…Wait, not that Hercules?
Wait, who plays Hercules? The Rock? Like, Dwayne “The Rock” Johnson? And this is a real movie that’s happening?
Goddammit.
That was essentially my thought process about Hercules when I first heard about it. It’s probably just going to be The Rock being really muscular and killing a lot of people while yelling I AM HERCULEEEESSSSSSS!! And you know what? That is exactly what it is.
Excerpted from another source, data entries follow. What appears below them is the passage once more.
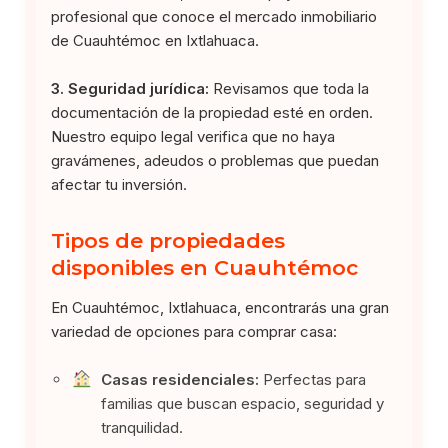
profesional que conoce el mercado inmobiliario
de Cuauhtémoc en Ixtlahuaca.
3. Seguridad jurídica:
Revisamos que toda la
documentación de la propiedad esté en orden.
Nuestro equipo legal verifica que no haya
gravámenes, adeudos o problemas que puedan
afectar tu inversión.
Tipos de propiedades
disponibles en Cuauhtémoc
En Cuauhtémoc, Ixtlahuaca, encontrarás una gran
variedad de opciones para comprar casa:
Casas residenciales:
Perfectas para
familias que buscan espacio, seguridad y
tranquilidad.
Okay, the bad stuff first. The script is… oy vey. It switches back and forth between period speech—big words, long sentences, you know—and straight up jokes. Like, funny asides to the camera or other characters that are completely out of character. They’re kind of amusing the first few times, but they just keep going and going and going. Hercules also dips into overdrama a few times, specifically during the many, many flashbacks to the death of Herc’s wife and children. The close-up shots of their lifeless, blood-covered faces accompanied by dramatic drum hits and jump cuts are just too much and they feel out of place in an otherwise pretty well-shot and well-edited movie.
Hercules is not a 300-style blood-and-guts fest. You won’t find any slow-motion overly stylized action sequences here. Instead, the fights are epic and yet brought down to human scale, jumping around from one member of Herc’s band of mercenaries to another as they slay baddie after baddie. It’s refreshing to see actually decent battle sequences in a movie this big, especially given the rise of shaky-cam to make up for lack of choreography. Hercules also spends a lot of time humanizing the titular hero and bringing him down to human scale. It certainly helps that his crew are all well-realized and enjoyable to watch.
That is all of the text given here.